Small business owners agree to local commercial property sale

Readers of this real estate law blog may have conflicted feelings about construction in the name of progress. On the one hand, readers probably appreciate efforts to preserve historical buildings. Such efforts may have both financial and historical benefit. Boston’s historic district, for example, is a top destination for tourists to Massachusetts. 

But what about construction projects that seek to replace residential areas with new high rises or commercial construction? The existing structures may not qualify for historic status, yet they surely have meaning to their current residents. A recent project intended for the site of Amherst’s Carriage Shops provides context.

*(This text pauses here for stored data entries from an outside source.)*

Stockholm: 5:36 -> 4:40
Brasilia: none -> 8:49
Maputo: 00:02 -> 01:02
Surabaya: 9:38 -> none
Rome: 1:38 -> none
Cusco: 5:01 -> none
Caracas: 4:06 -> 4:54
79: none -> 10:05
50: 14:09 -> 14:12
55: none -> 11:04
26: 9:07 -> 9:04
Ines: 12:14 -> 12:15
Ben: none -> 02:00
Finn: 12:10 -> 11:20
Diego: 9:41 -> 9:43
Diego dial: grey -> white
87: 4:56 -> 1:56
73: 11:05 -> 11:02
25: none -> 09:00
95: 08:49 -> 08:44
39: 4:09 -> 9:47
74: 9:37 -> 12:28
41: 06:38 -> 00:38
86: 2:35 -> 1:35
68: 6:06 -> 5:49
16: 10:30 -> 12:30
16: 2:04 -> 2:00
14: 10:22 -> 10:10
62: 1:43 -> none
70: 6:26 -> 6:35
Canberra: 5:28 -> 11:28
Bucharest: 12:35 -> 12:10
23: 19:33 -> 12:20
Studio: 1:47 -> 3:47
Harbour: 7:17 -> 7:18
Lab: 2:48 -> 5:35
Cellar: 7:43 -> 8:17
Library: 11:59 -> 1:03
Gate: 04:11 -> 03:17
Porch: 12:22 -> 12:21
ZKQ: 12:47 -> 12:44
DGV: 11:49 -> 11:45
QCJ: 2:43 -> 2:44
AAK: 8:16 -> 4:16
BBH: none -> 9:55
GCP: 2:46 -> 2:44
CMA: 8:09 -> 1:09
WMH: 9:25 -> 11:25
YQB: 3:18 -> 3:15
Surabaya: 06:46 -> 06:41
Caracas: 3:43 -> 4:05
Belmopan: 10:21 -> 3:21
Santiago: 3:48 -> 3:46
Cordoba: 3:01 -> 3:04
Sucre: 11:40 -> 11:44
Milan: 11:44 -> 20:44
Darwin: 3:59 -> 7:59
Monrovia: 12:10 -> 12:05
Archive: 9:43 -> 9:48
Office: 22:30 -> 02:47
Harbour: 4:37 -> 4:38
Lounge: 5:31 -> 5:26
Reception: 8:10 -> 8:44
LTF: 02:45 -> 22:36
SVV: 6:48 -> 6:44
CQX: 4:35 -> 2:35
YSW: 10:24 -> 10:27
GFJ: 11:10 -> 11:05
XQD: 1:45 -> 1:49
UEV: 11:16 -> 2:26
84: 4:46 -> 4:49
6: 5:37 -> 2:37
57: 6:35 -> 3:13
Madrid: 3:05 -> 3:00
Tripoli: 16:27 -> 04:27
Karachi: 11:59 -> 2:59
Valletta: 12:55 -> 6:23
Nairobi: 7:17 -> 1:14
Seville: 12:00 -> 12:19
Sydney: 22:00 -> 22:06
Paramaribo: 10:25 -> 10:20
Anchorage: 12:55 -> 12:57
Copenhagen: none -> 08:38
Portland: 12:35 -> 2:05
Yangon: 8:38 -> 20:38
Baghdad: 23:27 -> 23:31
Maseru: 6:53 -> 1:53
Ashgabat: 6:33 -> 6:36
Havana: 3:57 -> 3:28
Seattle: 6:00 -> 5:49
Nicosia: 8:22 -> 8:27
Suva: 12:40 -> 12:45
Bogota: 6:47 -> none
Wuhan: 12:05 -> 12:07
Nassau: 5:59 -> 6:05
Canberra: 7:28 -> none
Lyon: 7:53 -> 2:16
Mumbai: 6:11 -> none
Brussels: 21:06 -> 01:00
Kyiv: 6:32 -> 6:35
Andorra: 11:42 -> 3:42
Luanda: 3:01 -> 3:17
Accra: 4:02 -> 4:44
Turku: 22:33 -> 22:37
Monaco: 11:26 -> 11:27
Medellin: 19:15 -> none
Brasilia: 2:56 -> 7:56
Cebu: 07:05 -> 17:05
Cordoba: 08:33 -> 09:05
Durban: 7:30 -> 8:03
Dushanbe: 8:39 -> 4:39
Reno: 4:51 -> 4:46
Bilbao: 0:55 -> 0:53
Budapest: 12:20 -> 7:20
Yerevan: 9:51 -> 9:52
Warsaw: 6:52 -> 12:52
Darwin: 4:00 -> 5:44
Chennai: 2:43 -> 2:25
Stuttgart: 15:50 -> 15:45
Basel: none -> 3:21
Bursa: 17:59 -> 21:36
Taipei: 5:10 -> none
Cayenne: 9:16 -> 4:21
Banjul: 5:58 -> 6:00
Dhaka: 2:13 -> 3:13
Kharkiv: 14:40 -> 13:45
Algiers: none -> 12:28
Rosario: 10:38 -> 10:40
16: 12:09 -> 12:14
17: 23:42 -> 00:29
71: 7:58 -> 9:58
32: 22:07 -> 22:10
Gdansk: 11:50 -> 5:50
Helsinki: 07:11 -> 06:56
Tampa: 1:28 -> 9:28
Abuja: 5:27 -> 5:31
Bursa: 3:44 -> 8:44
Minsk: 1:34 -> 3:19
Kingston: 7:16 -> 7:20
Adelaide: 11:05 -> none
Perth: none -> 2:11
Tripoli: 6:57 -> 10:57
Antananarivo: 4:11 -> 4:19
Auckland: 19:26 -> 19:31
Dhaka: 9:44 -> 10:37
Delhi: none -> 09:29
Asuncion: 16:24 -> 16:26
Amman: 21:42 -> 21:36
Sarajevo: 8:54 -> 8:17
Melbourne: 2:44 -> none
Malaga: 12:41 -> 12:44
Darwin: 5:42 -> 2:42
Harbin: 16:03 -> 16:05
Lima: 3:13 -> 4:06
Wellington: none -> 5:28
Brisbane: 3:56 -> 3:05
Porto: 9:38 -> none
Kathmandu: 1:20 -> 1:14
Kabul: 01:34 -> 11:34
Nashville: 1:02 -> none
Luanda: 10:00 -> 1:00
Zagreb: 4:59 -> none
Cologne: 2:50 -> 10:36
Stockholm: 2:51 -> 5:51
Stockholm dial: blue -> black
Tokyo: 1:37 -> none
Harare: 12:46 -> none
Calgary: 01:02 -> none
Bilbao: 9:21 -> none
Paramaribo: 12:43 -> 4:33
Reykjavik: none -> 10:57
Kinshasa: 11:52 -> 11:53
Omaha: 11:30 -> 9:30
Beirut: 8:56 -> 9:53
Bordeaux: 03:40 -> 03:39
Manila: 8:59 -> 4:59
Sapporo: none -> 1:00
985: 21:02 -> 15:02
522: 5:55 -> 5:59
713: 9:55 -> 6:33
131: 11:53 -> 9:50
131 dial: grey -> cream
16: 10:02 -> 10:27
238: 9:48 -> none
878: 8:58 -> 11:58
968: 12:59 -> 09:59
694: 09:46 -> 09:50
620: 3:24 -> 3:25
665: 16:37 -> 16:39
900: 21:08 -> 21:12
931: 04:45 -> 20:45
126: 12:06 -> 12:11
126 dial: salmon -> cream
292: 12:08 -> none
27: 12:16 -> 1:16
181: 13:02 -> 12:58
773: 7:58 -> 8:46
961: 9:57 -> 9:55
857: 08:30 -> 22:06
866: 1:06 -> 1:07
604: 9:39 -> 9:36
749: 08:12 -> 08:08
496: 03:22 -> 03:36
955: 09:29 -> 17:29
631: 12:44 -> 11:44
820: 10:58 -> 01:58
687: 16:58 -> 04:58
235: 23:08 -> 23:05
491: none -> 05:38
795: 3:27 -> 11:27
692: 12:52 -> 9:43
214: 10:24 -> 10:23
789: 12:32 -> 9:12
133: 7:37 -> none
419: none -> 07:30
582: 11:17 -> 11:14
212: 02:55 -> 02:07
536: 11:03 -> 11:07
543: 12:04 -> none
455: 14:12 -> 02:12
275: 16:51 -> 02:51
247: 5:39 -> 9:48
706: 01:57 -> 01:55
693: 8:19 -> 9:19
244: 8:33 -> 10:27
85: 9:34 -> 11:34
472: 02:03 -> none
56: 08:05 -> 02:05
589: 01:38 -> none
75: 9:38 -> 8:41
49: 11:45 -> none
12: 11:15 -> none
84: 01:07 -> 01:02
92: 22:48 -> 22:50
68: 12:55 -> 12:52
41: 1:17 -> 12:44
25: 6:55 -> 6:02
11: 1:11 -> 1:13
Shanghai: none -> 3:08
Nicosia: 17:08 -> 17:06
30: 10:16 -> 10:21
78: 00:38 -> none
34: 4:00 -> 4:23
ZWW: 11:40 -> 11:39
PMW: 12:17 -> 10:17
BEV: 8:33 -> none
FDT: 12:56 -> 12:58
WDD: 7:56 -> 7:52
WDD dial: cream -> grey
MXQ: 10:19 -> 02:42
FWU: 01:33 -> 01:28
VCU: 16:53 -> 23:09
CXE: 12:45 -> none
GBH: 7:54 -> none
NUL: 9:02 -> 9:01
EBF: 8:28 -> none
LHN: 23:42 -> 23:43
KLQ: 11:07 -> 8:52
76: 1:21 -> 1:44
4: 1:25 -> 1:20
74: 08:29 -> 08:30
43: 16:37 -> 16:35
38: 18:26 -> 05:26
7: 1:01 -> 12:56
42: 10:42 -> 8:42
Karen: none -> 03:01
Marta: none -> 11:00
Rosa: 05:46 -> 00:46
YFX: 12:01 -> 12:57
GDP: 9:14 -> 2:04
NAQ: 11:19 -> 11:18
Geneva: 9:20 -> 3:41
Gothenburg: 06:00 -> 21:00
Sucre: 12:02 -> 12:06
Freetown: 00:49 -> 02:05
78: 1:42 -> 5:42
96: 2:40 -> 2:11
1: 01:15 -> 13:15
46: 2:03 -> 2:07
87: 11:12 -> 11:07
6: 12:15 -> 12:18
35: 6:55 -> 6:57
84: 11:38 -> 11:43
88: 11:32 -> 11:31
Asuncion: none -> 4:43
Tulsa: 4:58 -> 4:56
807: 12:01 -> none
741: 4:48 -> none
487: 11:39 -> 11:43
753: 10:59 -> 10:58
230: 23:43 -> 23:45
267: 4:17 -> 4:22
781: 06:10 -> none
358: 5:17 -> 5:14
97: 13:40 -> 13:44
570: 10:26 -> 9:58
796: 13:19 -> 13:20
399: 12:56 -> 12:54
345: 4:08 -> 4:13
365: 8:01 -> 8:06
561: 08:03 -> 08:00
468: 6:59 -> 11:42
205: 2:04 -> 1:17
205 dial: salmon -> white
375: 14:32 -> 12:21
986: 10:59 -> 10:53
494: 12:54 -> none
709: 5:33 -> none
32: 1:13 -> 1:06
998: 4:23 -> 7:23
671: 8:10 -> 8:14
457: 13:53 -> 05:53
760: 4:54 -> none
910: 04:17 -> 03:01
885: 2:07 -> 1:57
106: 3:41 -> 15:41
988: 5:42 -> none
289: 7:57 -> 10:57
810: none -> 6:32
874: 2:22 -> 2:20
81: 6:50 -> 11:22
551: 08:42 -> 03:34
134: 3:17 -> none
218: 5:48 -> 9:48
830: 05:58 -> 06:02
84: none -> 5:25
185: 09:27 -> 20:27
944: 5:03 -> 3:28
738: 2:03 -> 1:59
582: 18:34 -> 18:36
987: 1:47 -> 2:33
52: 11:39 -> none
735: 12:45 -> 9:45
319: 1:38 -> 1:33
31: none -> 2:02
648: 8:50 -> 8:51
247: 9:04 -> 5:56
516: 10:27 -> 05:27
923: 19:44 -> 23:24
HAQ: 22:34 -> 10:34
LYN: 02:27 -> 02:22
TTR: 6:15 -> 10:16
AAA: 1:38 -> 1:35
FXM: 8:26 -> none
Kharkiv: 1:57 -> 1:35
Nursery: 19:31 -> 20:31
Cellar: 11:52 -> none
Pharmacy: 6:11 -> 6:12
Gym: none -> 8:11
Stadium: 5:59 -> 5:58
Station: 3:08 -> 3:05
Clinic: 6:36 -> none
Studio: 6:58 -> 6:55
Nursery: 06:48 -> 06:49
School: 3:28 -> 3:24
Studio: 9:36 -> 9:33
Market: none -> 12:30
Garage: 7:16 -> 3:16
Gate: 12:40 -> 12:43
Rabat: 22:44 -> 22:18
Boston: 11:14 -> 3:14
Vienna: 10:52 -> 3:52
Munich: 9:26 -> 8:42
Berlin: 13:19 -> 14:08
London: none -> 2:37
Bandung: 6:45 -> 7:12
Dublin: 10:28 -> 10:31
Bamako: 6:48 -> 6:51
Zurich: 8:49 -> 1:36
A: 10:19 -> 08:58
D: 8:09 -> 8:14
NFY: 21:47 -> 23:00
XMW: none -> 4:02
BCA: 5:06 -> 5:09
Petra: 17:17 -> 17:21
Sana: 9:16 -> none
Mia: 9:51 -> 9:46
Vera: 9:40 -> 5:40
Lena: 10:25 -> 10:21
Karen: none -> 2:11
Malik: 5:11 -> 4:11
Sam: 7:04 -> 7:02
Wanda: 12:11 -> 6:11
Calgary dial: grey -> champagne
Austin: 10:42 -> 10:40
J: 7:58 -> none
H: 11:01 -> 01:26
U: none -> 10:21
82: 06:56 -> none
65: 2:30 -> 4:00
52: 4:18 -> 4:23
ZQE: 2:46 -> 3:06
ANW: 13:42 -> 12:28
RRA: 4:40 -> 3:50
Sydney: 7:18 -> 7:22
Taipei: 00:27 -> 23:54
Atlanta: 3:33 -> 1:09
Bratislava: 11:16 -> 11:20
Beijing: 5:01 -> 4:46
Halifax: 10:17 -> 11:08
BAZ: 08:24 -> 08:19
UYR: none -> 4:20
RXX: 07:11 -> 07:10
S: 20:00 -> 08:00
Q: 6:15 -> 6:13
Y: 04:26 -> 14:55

According to a recent article, more than three-quarters of the shop owners at Carriage Shops have accepted purchase offers to sell their co-op shares. However, the new owner isn’t planning on setting up shop. Although a formal development proposal has not been announced for the carriage shops, there is a rumored plan to tear the shops down. 

In this case, many of the co-op shareholders were small business owners. Yet a real estate acquisition lawyer can provide insightful advice even for small commercial property sales. At a minimum, an attorney can provide peace of mind to owners who may take comfort in having a second pair of experienced eyes look at their paperwork.

For example, a real estate lawyer can examine the transaction documents for potential pitfalls involving zoning, environmental regulations, title examinations or tax implications. A sale agreement can quickly get complicated, even for smaller properties. An attorney can help owners navigate through these issues.